Re: AES-GMAC as a hash

2009-09-04 Thread Hal Finney
Darren J Moffat darren.mof...@sun.com asks:
 Ignoring performance for now what is the consensus on the suitabilty of 
 using AES-GMAC not as MAC but as a hash ?

 Would it be safe ?

 The key input to AES-GMAC would be something well known to the data 
 and/or software.

No, I don't think this would work. In general, giving a MAC a fixed key
cannot be expected to produce a good hash. With AES-GMAC in particular,
it is unusual in that it has a third input (besides key and data to MAC),
an IV, which makes your well-known-key strategy problematic. And even as a
MAC, it is very important that a given key/IV pair never be reused. Fixing
a value for the key and perhaps IV would defeat this provision.

But even ignoring all that, GMAC amounts to a linear combination of
the text blocks - they are the coefficients of a polynomial. The reason
you can get away with it in GMAC is because the polynomial variable is
secret, it is based on the key. So you don't know how things are being
combined. But with a known key and IV, there would be no security at all.
It would be linear like a CRC.

Hal Finney

-
The Cryptography Mailing List
Unsubscribe by sending unsubscribe cryptography to majord...@metzdowd.com


Re: AES-GMAC as a hash

2009-09-04 Thread Darren J Moffat

Hal Finney wrote:

Darren J Moffat darren.mof...@sun.com asks:
Ignoring performance for now what is the consensus on the suitabilty of 
using AES-GMAC not as MAC but as a hash ?


Would it be safe ?

The key input to AES-GMAC would be something well known to the data 
and/or software.


No, I don't think this would work. In general, giving a MAC a fixed key
cannot be expected to produce a good hash. With AES-GMAC in particular,
it is unusual in that it has a third input (besides key and data to MAC),
an IV, which makes your well-known-key strategy problematic. And even as a
MAC, it is very important that a given key/IV pair never be reused. Fixing
a value for the key and perhaps IV would defeat this provision.
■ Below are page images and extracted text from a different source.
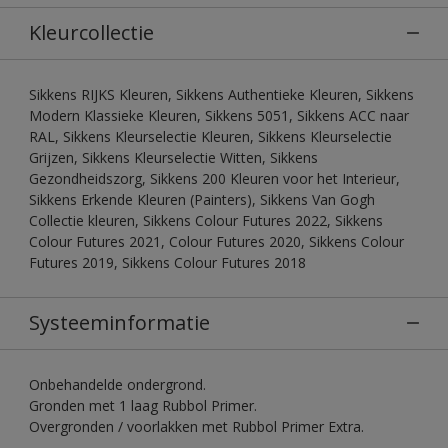
Kleurcollectie
Sikkens RIJKS Kleuren, Sikkens Authentieke Kleuren, Sikkens
Modern Klassieke Kleuren, Sikkens 5051, Sikkens ACC naar
RAL, Sikkens Kleurselectie Kleuren, Sikkens Kleurselectie
Grijzen, Sikkens Kleurselectie Witten, Sikkens
Gezondheidszorg, Sikkens 200 Kleuren voor het Interieur,
Sikkens Erkende Kleuren (Painters), Sikkens Van Gogh
Collectie kleuren, Sikkens Colour Futures 2022, Sikkens
Colour Futures 2021, Colour Futures 2020, Sikkens Colour
Futures 2019, Sikkens Colour Futures 2018
Systeeminformatie
Onbehandelde ondergrond.
Gronden met 1 laag Rubbol Primer.
Overgronden / voorlakken met Rubbol Primer Extra.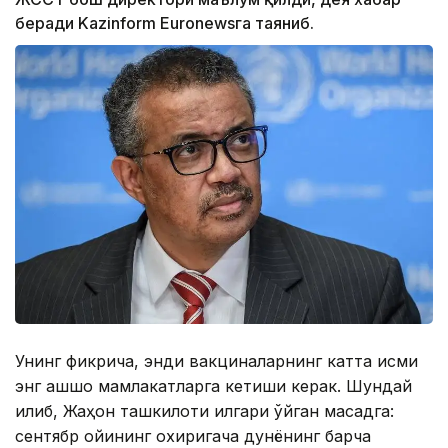
беради Kazinform Euronewsга таяниб.
Унинг фикрича, энди вакциналарнинг катта қисми
энг қашшоқ мамлакатларга кетиши керак. Шундай
қилиб, Жаҳон ташкилоти илгари қўйган мақсадга:
сентябр ойининг охиригача дунёнинг барча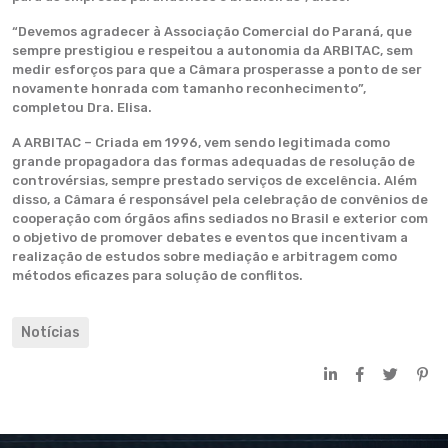
“Devemos agradecer à Associação Comercial do Paraná, que
sempre prestigiou e respeitou a autonomia da ARBITAC, sem
medir esforços para que a Câmara prosperasse a ponto de ser
novamente honrada com tamanho reconhecimento”,
completou Dra. Elisa.
A ARBITAC – Criada em 1996, vem sendo legitimada como
grande propagadora das formas adequadas de resolução de
controvérsias, sempre prestado serviços de excelência. Além
disso, a Câmara é responsável pela celebração de convênios de
cooperação com órgãos afins sediados no Brasil e exterior com
o objetivo de promover debates e eventos que incentivam a
realização de estudos sobre mediação e arbitragem como
métodos eficazes para solução de conflitos.
Notícias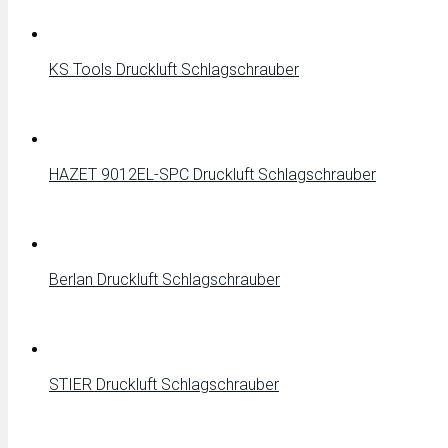
KS Tools Druckluft Schlagschrauber
HAZET 9012EL-SPC Druckluft Schlagschrauber
Berlan Druckluft Schlagschrauber
STIER Druckluft Schlagschrauber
But even ignoring all that, GMAC amounts to a linear combination of
the text blocks - they are the coefficients of a polynomial. The reason
you can get away with it in GMAC is because the polynomial variable is
secret, it is based on the key. So you don't know how things are being
combined. But with a known key and IV, there would be no security at all.
It would be linear like a CRC.


Thanks, that is pretty much what I suspected would be the answer but you 
have more detail than I could muster in my head at a first pass on this.


Thanks.

--
Darren J Moffat

-
The Cryptography Mailing List
Unsubscribe by sending unsubscribe cryptography to majord...@metzdowd.com


Re: AES-GMAC as a hash

2009-09-04 Thread Matt Ball
On Thu, Aug 27, 2009 at 8:45 AM, Darren J Moffat wrote:

 Ignoring performance for now what is the consensus on the suitabilty of using 
 AES-GMAC not as MAC but as a hash ?

 Would it be safe ?

 The key input to AES-GMAC would be something well known to the data and/or 
 software.

 The only reason I'm asking is assuming it can be made to perform on some 
 classes of machine better than or close to SHA256 if it would be worth 
 considering as an available alternate now until SHA-3 is choosen.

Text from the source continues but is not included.